On Jan 25, 2010, at 2:38 PM, Whoop Whouzer wrote:
Running "strace nautilus" gives me allot of output. When I run it
while the server is down it completes the trace without a hiccup, it
returns and than nautilus is launched and hangs.
There are differences between the traces (with server up and server
down). I can't really see where the problem lies in there.
I would expect that the command-line nautilus forks when it starts
up. If it has some option you can specify to prevent that, it might
allow a deeper look. You would need to tell strace to look at the
children, too.
On Mon, Jan 25, 2010 at 8:08 PM, Chuck Lever
<chuck.lever@xxxxxxxxxx> wrote:
On Jan 25, 2010, at 2:02 PM, Whoop Whouzer wrote:
Ok, I did that, after shutting down the server and enabling debug
trace I tried to open the home folder of the current account
(totally
unrelated to the nfsshare), it wouldn't open at all, I got no
nautilus
at all.
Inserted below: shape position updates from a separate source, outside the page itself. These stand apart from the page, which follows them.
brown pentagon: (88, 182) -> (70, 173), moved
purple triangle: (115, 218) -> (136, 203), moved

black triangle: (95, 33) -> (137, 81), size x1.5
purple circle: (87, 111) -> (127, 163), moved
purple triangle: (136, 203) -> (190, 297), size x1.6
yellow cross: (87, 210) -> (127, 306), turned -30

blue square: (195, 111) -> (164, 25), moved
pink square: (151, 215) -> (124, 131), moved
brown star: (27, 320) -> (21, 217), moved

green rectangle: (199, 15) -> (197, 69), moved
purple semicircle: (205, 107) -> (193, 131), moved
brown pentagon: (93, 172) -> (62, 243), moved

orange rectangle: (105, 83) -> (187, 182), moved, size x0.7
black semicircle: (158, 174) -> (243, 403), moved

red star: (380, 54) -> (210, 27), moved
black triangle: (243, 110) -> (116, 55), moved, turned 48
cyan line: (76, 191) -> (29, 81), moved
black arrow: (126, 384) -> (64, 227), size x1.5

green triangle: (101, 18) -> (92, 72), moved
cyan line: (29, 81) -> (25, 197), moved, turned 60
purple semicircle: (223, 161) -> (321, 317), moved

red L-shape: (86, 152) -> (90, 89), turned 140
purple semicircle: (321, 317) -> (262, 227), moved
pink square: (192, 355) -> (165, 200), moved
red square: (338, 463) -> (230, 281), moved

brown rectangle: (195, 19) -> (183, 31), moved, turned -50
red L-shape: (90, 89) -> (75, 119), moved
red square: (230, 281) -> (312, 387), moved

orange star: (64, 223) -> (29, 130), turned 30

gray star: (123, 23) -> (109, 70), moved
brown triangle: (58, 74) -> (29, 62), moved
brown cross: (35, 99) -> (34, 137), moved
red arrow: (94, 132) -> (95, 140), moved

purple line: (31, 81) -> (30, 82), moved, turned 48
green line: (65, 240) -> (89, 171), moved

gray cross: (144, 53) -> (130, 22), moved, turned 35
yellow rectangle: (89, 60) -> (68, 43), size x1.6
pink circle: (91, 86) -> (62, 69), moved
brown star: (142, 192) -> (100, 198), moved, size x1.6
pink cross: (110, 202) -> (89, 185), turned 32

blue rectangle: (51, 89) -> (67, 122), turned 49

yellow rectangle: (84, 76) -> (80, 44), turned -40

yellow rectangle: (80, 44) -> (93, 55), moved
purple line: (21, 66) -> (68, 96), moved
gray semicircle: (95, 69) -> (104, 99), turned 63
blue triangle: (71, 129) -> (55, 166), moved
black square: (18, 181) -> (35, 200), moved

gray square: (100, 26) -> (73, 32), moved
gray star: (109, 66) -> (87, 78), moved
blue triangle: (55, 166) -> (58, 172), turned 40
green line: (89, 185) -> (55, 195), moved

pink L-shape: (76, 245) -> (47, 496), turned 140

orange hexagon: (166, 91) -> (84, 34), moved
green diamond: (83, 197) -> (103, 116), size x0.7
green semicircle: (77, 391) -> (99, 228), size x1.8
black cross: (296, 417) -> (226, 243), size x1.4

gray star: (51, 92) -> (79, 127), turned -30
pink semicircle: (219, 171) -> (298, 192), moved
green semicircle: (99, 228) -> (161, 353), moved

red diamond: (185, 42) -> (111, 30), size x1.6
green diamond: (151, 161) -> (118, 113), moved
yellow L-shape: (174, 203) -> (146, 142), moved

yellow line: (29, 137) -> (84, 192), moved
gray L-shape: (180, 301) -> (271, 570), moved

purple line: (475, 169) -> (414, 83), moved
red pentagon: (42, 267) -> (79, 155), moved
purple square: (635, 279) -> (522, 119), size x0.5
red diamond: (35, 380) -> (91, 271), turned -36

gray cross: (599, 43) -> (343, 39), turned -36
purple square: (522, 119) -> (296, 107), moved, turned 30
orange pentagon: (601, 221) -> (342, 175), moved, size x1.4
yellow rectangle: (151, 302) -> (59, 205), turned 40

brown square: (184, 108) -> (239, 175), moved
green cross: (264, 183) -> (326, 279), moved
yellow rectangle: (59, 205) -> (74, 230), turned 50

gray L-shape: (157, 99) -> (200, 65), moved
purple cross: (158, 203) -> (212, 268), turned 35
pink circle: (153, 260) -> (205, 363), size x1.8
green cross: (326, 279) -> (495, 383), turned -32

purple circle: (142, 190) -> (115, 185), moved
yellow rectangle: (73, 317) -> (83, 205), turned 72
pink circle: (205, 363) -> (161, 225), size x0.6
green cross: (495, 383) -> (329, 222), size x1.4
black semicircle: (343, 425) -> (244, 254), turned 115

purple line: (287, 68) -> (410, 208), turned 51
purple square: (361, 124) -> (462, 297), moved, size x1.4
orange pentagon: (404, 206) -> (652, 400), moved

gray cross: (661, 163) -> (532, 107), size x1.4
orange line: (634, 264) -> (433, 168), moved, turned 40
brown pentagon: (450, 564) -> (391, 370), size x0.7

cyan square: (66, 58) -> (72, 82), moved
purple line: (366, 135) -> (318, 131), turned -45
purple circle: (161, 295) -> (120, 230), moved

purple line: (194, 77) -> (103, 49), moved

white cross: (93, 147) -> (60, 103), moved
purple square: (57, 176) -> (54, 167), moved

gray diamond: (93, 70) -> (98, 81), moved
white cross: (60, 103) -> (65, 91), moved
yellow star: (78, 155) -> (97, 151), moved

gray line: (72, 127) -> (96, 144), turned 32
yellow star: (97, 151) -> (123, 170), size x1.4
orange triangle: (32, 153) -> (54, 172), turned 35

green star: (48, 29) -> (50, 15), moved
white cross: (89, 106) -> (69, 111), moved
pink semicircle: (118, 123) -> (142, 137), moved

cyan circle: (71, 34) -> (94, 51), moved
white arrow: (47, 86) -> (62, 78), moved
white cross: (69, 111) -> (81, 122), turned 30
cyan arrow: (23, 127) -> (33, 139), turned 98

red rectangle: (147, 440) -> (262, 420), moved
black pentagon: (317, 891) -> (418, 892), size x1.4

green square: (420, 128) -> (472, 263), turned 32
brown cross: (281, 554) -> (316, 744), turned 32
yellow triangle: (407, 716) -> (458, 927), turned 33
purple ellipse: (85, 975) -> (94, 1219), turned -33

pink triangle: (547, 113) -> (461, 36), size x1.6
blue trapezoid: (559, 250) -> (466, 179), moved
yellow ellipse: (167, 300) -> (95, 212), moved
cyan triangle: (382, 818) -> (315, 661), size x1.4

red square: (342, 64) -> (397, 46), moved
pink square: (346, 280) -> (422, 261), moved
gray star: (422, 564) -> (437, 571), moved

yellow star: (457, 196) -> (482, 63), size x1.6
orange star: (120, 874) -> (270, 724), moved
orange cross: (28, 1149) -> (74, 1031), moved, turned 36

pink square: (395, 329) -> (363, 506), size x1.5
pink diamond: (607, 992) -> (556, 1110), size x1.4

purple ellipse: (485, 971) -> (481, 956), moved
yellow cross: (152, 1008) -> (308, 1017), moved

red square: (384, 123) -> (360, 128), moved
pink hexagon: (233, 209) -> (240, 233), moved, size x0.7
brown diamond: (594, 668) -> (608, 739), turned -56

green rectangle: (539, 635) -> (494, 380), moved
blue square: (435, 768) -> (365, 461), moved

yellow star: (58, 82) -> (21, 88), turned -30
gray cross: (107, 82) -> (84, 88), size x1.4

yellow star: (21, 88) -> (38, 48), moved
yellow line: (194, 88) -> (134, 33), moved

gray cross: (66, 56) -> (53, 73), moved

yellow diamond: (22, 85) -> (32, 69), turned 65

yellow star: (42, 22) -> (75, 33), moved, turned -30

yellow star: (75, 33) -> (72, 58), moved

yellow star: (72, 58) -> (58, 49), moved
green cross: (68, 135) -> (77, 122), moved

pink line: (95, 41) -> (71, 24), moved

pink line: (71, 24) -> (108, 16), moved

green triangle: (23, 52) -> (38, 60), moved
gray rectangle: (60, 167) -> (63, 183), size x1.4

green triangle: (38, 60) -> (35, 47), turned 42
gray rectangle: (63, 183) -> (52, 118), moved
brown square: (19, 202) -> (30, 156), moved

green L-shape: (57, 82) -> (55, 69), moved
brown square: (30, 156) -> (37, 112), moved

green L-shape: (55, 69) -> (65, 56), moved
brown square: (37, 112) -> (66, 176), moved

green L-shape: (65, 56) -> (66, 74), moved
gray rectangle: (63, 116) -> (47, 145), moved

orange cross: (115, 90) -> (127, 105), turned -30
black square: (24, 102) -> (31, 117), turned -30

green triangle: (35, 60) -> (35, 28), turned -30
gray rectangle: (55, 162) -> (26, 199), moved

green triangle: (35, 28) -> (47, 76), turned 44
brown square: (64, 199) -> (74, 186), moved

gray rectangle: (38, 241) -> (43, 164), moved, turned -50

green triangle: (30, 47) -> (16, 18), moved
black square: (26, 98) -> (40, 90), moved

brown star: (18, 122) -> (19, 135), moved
During the time my cursor was in busy mode I got the
following
messages in kern.log (for ubuntu 10.04 client):
Jan 25 19:30:13 whoop-desktop kernel: [ 160.719262] NFS call
fsstat
Jan 25 19:30:37 whoop-desktop kernel: [ 184.458611] NFS:
permission(0:16/74386), mask=0x10, res=0
Jan 25 19:30:37 whoop-desktop kernel: [ 184.458647] NFS call
access
Jan 25 19:30:43 whoop-desktop kernel: [ 190.721086] nfs: server
192.168.1.130 not responding, timed out
Jan 25 19:30:43 whoop-desktop kernel: [ 190.721113] NFS reply
statfs: -5
Jan 25 19:30:43 whoop-desktop kernel: [ 190.721116] nfs_statfs:
statfs error = 5
These series of traces are repeating over and over again at a set
interval (there is no flooding of the logs), even if I do nothing.
It's even worse than I thought because when I tried to shutdown, the
machine wouldn't shutdown because it claimed
the "File manager" was still running (although it was not visible on
screen); so I had to kill that before I could shutdown (properly).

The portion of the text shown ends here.